Of course, there was plenty of movement to distract him. Birds and small lizards darted about the canopy. There was the snuffling of something digging in the brush to Thompson’s left, probably a primitive mammal tracking insects to eat. A snake climbed up a tree trunk to Thompson’s right, the animal’s muscles bunching and loosening, bunching and loosening in a rhythm that allowed it to grip the bark and scale the tree vertically.
Then the soft bark of a predator caught Thompson’s attention and he froze. The sound wasn’t repeated, so Thompson slowly got to one knee and searched the area through the rifle’s scope. The teeth were cold-blooded, so switching the scope to thermal shouldn’t have been much help. Except Thompson knew exactly what the thermal signature of a predator looked like; all blues and greens shaped just like a T-rex.
There. Straight ahead. Maybe six meters or less.
Thompson took aim, putting the crosshairs on a spot just below the dino’s shoulder, and squeezed the trigger. The rifle’s report echoed around him, causing the birds above to explode from the trees and take off high above the grove. The dino Thompson had been aiming at screeched then stumbled and fell into view, its eyes rolling in its head from pain and panic.
Thompson did not hesitate. He put a bullet right between the juvenile tyrannosaur’s eyes, killing the beast instantly.
“One down,” Thompson said and stood back up, his joints creaking and popping from the exertion. “One to go.”
There was a bellow from behind him and Thompson whirled around, rifle up, to see Elvis charging through the grove straight at him. Thompson knew the look in the dino’s eyes and he began to sweep the area, turning this way and that, to find the other T-rex.
The predator showed itself just as Elvis almost reached Thompson. The beast burst from its cover and launched itself onto Elvis’s back. Which was the worst move it could make.

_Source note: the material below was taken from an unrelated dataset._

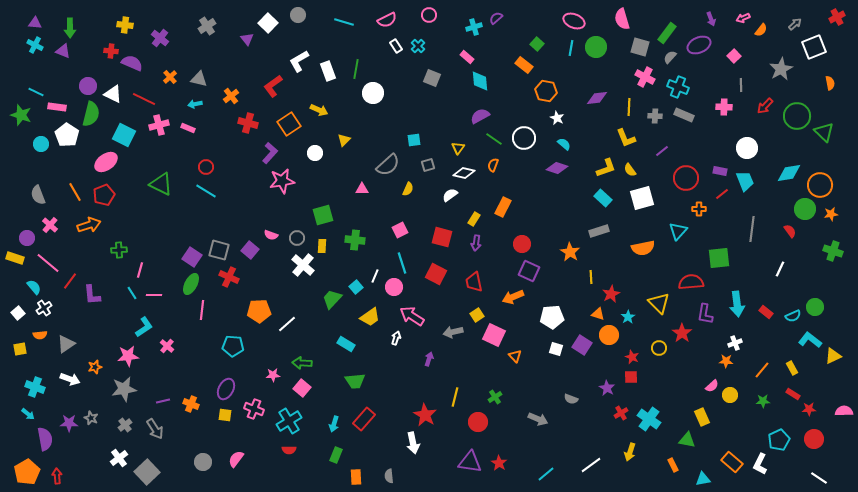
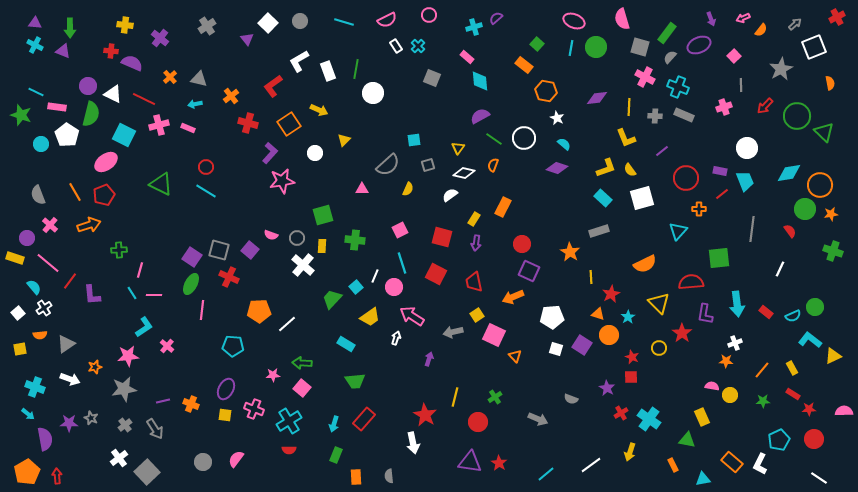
gray circle at (298, 15): moved 2 px right, 6 px down
pink cross at (724, 107): rotated 21 degrees counterclockwise
orange semicircle at (643, 248): moved 2 px right, 16 px down; rotated 15 degrees counterclockwise
pink semicircle at (712, 386): rotated 128 degrees counterclockwise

Elvis may have been raised in captivity, spending most of his life Topside instead of Flipside, but for the past year, he had been living in his normal time and place. Living with people that
were more than willing to teach him new things. Things like how to fight off predators in ways that his natural instincts would not have taught him.
That was exactly what Elvis did at the moment the T-rex landed on his armored back. If he’d reacted instinctively, he would have tried to shake the creature off or rolled over to dislodge the predator. Instead, Elves simply dropped and tucked his legs under him, letting his natural armor protect his body from the massive teeth that were trying to bite through to his chewy center.
What Elvis did, was offer up a perfect shot for Thompson to take. Which Thompson took. Half the tyrannosaur’s head became mist as the .338 round punched through its temple and out the other side. The dino corpse’s teeth disengaged upon its death and the body rolled off Elvis’s back.
“Good boy,” Thompson said. “Way to be smart.”
Elvis grunted and stood up, giving the T-rex corpse a solid kick with his right front leg.
“Okay, you stay here and I’ll get the harness and rope,” Thompson said.
Elvis snorted in protest.
“Or you stay behind at the base next time,” Thompson continued. Elvis didn’t snort at that.
***
“Last of the mud,” Olivia said as she sat down next to Tressa in the command hut.
Tressa was hunched over a keyboard, typing furiously, and didn’t notice the mug of mud or Olivia.
“Tressa? Hey. Drink that,” Olivia snapped. “I used Astrid’s last ration token to get it for you.”
Tressa continued to type, her entire being focused on the screen in front of her.
“Tressa!” Olivia shouted.
There were two techs in the command hut and they jumped and went for pistols that were close at hand.
“Chill,” Olivia said, holding up her hands. “Everyone calm down.”
The techs eyed Olivia, gave Tressa a quick glance, then got back to their own work.
“I heard you, Liv,” Tressa said, her voice a raspy croak. There was a fresh scar in the middle of her throat. A tracheotomy scar. “Busy.”
“You didn’t survive the first wave of sickness to die from starvation hunched over a fucking keyboard, Tressa,” Olivia said. “Drink the fucking mud or I’ll force feed it to you.”